I have a confession to make. I’m a UX Writer, and I spend about 20% of my time writing copy for interfaces.
It’s not because I’m slacking and spending 80% of the time watching videos about what ended the dinosaurs on YouTube or arguing with that cis straight white male engineer on Twitter that pops up in every thread about imposter syndrome in start-ups, insisting that because he’s never experienced an issue, it’s firmly a you-problem. *Ahem*
It’s because I spend a lot of time on other things, and I think this is similar to a lot of UX Writers out there. Today, for example, I’ve spent time working on a localisation strategy, looking at roadmaps to figure out where I can add value over the next few months to the product teams I support, and putting together examples from social media apps to reference for an upcoming prototype. Yes, all of these have to do with words, but none involved writing directly.

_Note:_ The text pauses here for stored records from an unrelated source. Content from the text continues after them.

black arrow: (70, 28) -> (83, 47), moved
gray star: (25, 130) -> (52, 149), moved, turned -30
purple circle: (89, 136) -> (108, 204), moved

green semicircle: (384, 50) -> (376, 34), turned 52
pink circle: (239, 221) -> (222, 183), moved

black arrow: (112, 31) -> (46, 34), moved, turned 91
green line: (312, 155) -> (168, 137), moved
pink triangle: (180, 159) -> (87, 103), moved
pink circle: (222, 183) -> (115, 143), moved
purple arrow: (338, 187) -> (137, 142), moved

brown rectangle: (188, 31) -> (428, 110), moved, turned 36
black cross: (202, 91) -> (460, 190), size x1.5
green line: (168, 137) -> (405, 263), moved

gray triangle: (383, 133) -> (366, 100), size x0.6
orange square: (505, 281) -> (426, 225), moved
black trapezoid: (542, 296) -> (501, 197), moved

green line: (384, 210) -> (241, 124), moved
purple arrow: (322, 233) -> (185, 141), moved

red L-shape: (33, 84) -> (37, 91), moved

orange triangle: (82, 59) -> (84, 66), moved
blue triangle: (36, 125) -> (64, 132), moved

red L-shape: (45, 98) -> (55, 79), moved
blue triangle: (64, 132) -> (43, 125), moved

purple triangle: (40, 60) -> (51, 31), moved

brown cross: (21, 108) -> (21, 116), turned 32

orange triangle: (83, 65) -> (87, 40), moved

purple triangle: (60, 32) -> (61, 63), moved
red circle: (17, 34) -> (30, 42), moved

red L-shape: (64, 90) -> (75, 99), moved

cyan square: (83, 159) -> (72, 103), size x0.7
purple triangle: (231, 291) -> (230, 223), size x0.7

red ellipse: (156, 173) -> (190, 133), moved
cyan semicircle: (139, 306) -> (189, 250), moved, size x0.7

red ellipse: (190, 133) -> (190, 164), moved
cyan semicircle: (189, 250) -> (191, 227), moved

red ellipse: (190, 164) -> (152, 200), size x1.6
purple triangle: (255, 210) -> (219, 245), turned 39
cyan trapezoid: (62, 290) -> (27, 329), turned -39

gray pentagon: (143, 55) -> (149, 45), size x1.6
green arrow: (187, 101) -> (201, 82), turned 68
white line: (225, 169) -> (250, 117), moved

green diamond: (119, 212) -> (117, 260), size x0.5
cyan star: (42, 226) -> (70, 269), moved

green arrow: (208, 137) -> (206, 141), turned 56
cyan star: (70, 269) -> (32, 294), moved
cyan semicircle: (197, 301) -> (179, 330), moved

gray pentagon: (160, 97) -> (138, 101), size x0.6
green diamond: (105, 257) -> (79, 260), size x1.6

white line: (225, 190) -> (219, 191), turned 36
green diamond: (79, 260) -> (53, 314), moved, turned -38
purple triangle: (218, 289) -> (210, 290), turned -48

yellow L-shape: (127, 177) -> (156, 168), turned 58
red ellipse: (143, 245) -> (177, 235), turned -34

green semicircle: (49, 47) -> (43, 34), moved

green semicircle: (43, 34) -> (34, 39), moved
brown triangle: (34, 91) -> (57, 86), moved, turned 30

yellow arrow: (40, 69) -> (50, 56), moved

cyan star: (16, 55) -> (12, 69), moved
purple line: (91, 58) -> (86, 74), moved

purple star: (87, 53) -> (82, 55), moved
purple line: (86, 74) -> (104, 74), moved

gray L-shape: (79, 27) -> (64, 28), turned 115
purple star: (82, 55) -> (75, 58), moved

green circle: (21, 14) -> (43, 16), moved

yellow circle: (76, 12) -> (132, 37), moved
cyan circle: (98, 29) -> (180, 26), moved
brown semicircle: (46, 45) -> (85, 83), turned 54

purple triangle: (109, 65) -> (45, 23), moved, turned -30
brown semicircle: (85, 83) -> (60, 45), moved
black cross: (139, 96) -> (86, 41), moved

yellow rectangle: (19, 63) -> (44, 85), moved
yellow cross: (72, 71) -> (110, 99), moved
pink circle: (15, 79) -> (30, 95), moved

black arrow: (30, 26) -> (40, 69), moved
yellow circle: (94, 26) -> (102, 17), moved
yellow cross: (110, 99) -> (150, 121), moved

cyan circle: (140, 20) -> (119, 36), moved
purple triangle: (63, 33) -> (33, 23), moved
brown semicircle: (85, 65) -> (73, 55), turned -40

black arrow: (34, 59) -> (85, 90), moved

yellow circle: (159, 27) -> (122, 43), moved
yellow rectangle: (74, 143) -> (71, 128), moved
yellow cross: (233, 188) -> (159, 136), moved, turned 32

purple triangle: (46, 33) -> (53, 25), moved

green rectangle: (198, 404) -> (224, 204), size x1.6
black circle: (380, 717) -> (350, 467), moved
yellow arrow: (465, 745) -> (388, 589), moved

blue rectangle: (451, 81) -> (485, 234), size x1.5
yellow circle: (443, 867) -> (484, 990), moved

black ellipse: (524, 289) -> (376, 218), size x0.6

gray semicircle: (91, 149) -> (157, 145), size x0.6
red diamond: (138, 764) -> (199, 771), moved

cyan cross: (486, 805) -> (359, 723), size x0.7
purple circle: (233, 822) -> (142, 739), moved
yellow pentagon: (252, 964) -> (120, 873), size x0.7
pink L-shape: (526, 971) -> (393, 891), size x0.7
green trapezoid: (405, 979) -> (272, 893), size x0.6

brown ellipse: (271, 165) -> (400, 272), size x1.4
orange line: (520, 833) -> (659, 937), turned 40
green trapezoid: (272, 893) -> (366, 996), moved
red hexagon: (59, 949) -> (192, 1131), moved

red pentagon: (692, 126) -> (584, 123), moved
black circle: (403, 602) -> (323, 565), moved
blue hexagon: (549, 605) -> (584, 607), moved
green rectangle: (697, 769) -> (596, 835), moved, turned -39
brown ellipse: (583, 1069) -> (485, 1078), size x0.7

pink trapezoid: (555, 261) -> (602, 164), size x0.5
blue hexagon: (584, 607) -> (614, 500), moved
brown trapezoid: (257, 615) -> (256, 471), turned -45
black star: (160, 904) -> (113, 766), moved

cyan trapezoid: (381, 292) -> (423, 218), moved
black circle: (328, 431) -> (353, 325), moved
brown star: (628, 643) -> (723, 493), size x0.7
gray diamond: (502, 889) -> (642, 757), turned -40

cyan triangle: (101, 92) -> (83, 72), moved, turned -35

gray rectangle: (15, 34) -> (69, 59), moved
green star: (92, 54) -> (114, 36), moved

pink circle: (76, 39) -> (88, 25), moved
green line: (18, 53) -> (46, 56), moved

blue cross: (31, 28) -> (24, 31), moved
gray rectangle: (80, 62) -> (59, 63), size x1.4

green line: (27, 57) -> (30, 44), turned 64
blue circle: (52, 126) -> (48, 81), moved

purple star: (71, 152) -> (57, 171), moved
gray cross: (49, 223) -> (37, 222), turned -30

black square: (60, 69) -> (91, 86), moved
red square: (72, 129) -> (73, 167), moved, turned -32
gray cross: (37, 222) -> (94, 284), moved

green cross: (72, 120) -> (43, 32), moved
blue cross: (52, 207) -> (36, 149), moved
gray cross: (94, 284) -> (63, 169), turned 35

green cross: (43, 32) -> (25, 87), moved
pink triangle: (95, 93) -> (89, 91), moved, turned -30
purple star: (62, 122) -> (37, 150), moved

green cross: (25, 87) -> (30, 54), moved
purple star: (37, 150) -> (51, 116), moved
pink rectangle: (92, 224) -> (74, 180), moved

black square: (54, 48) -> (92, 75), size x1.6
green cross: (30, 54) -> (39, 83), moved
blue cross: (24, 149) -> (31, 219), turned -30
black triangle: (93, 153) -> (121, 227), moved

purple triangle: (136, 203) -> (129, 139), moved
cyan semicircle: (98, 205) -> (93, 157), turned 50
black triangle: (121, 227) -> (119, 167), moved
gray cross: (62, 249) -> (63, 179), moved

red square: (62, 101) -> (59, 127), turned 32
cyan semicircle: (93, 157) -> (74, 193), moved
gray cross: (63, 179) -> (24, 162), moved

This got me thinking — what other misconceptions might there be about UX Writers? Here are some from my side — and I’d love to hear about your experiences and personal UX Writing myths!
We spend all of our time writing words.
As I mentioned, today, I didn’t get much writing done.
Recently, I wrote a job description for myself to share with the teams I support to highlight all the areas I can help with as a UX Writer. This included (and was not limited to):
- Localisation management, briefing and optimisation.
- Identifying parts of the UX to optimise and designing AB tests to test improvements.
- Advising on the structure of content within a UI (including at the earliest pre-wireframing stage!).
- Researching competitors to improve our approach to tone and voice.
- Coming up with names for new products and features.
Yes, all of these are largely to do with words, but there’s a lot of time spent on the strategic side of UX for a lot of us UX Writing folk. If you’re coming to us just for a couple of strings, you’re underutilising us and missing out on the value we can bring!